## Task requirements
Skipping all images, output the listing word for word.

--- Data in this exercise Enclosed Below ---

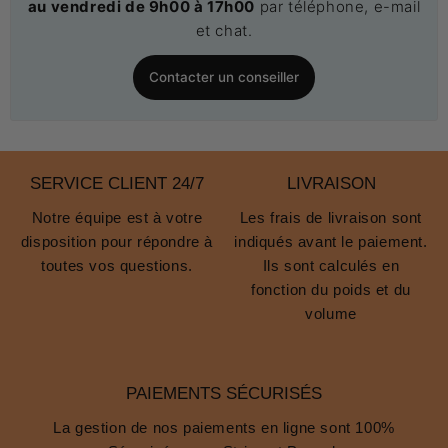
au vendredi de 9h00 à 17h00
par téléphone, e-mail
et chat.
Contacter un conseiller
SERVICE CLIENT 24/7
LIVRAISON
Notre équipe est à votre
Les frais de livraison sont
disposition pour répondre à
indiqués avant le paiement.
toutes vos questions.
Ils sont calculés en
fonction du poids et du
volume
PAIEMENTS SÉCURISÉS
La gestion de nos paiements en ligne sont 100%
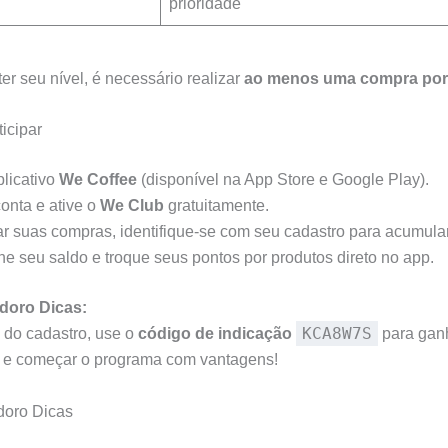
prioridade
er seu nível, é necessário realizar
ao menos uma compra po
icipar
plicativo
We Coffee
(disponível na App Store e Google Play).
conta e ative o
We Club
gratuitamente.
zar suas compras, identifique-se com seu cadastro para acumula
 seu saldo e troque seus pontos por produtos direto no app.
doro Dicas:
KCA8W7S
do cadastro, use o
código de indicação
para gan
l e começar o programa com vantagens!
doro Dicas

--- End of Enclosed Data in this exercise ---

## Solution below
au vendredi de 9h00 à 17h00
par téléphone, e-mail
et chat.
Contacter un conseiller
SERVICE CLIENT 24/7
LIVRAISON
Notre équipe est à votre
Les frais de livraison sont
disposition pour répondre à
indiqués avant le paiement.
toutes vos questions.
Ils sont calculés en
fonction du poids et du
volume
PAIEMENTS SÉCURISÉS
La gestion de nos paiements en ligne sont 100%
prioridade
er seu nível, é necessário realizar
ao menos uma compra po
icipar
plicativo
We Coffee
(disponível na App Store e Google Play).
conta e ative o
We Club
gratuitamente.
zar suas compras, identifique-se com seu cadastro para acumula
 seu saldo e troque seus pontos por produtos direto no app.
doro Dicas:
KCA8W7S
do cadastro, use o
código de indicação
para gan
l e começar o programa com vantagens!
doro Dicas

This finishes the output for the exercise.